Il n’est tout simplement pas possible de mener une politique ambitieuse de lutte contre la désertification et la dévitalisation des territoires sans disposer d’un outil comme le Fisac, d’autant que les communes rurales ne sont pas concernées par le programme Action cœur de ville, qui bénéficie en général aux préfectures et sous-préfectures. Dans un département comme le mien qui compte 547 communes, il n’est pas acceptable d’aider seulement deux communes !
La commission demande donc le retrait de l’amendement n° II-692 au profit des trois amendements identiques déposés par la commission des finances et les deux commissions saisies pour avis, qui tendent à rétablir les crédits du Fisac à hauteur de 30 millions d’euros. Cette proposition me semble faire l’objet d’un consensus au sein de notre assemblée.
La parole est à M. le rapporteur pour avis, pour présenter l’amendement n° II-397 rectifié.
Il s’agit en effet d’abonder le Fisac d’une somme de 30 millions d’euros en autorisations d’engagement et de 27 millions en crédits de paiement.
L’amendement n° II-515 n’est pas soutenu.
Quel est l’avis du Gouvernement ?
Le Gouvernement a fait le choix d’accompagner les PME, TPE, artisans et commerçants des petits bourgs ruraux au travers de l’Agence nationale de la cohésion des territoires.
Un premier programme a été lancé, le plan Action cœur de ville, qui concerne des villes de taille moyenne. Un deuxième programme sera lancé prochainement pour plus de 1 000 villes de moins de 20 000 habitants – mesdames, messieurs les sénateurs, vous examinerez dans le cadre de ce projet de loi de finances des dispositifs spécifiques d’exonération au titre de la cotisation foncière des entreprises (CFE) pour l’installation de nouveaux commerçants et artisans en zone rurale.
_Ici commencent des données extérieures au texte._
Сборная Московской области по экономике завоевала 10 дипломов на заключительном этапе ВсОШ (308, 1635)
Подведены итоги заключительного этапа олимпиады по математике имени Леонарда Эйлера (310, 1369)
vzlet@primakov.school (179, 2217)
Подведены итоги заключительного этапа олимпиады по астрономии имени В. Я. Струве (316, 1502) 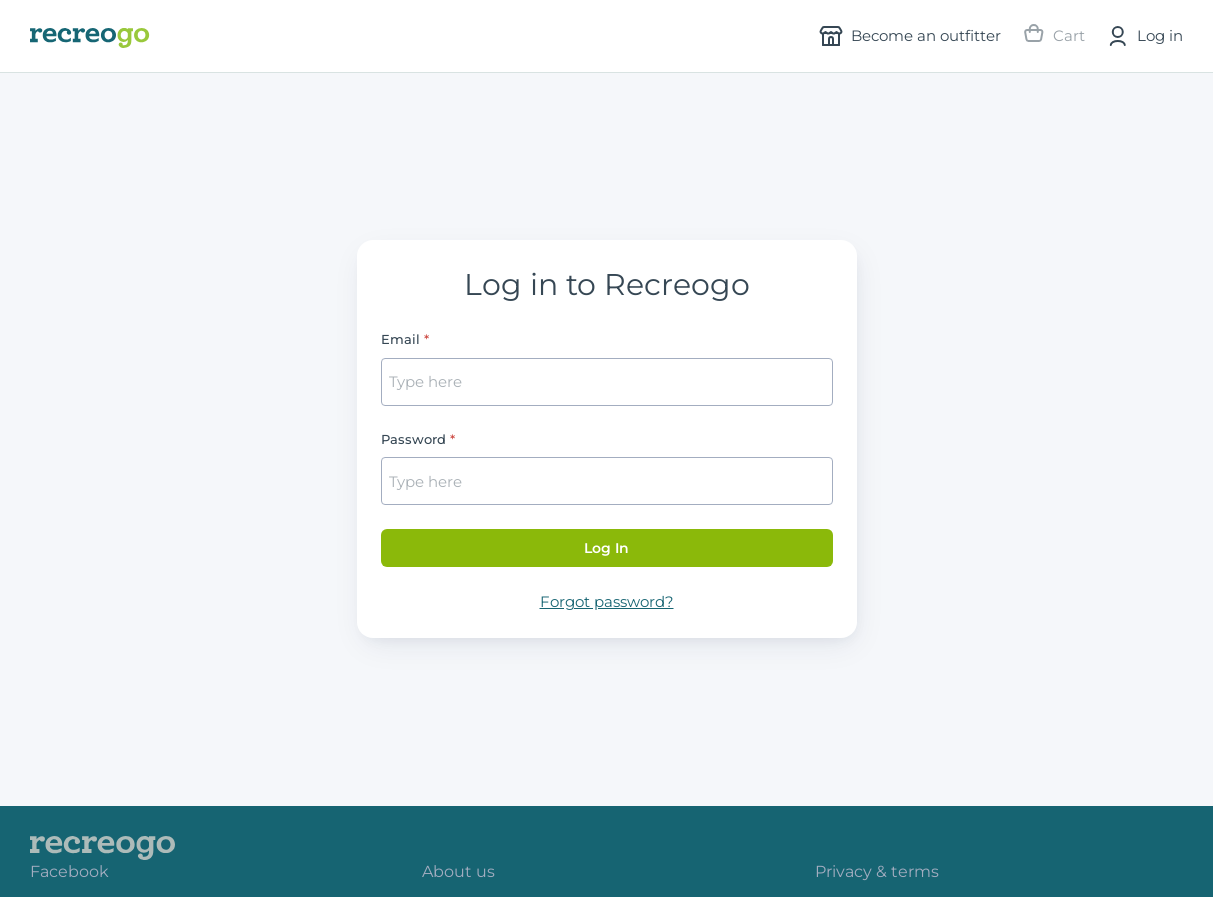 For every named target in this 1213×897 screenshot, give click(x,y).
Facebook (69, 871)
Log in (1144, 36)
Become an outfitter (910, 36)
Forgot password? (607, 601)
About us (458, 871)
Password (413, 439)
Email (400, 339)
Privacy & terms (877, 871) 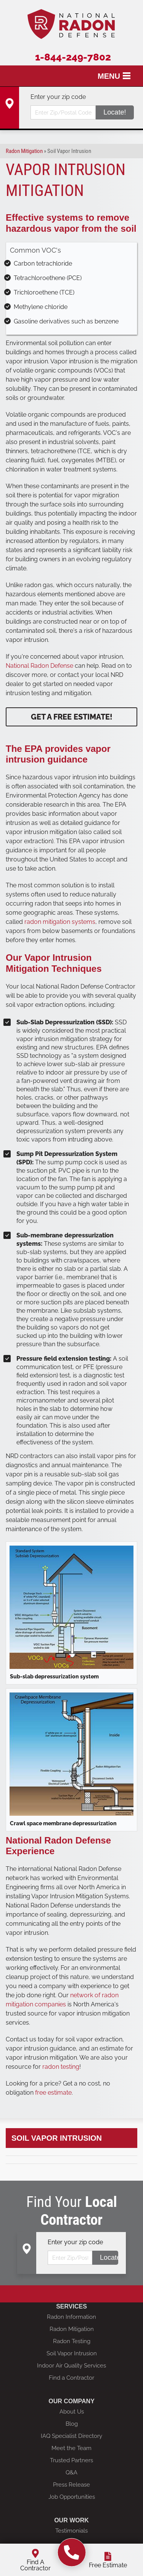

Nous avons donc mis en place une stratégie différente, qui ne passe pas par le Fisac, mais qui vise les mêmes objectifs. Je rappelle qu’une enveloppe de 5 milliards d’euros sur cinq ans est prévue pour le programme Action cœur de ville, 700 millions d’euros sont d’ores et déjà engagés. On ne peut pas dire que c’est une somme modique.
C’est pourquoi le Gouvernement demande le retrait de ces amendements ; à défaut, il émettra un avis défavorable.
M. Joël Labbé. Non, je le retire, monsieur le président, par recherche de consensus…
Sourires.
L’amendement n° II-692 est retiré.
La parole est à M. Jean-Pierre Grand, pour explication de vote.
M. Jean-Pierre Grand. Madame la secrétaire d’État, permettez-moi de m’adresser à vous. Samedi après samedi, les centres-villes sont sinistrés par les « gilets jaunes » qui tuent l’économie, sapent le travail de nos commerçants et artisans et dévastent notre territoire.
Murmures sur les travées du groupe CRCE.
Si le Gouvernement faisait ce geste de 30 millions d’euros, ce qui n’est quand même pas une somme très importante, ce serait un message de soutien, de compréhension et de solidarité de la part de l’État. Voilà pourquoi je crois que vous devez revoir votre position. Vous en serez remerciée !
Nous tenons à ces amendements identiques pour plusieurs raisons.
Tout d’abord, madame la secrétaire d’État, vous avez évoqué le programme Petites villes de demain. Certes, il toucherait entre 8 000 et 10 000 petites communes, mais aucun crédit n’est prévu à ce stade dans le projet de loi de finances pour 2020.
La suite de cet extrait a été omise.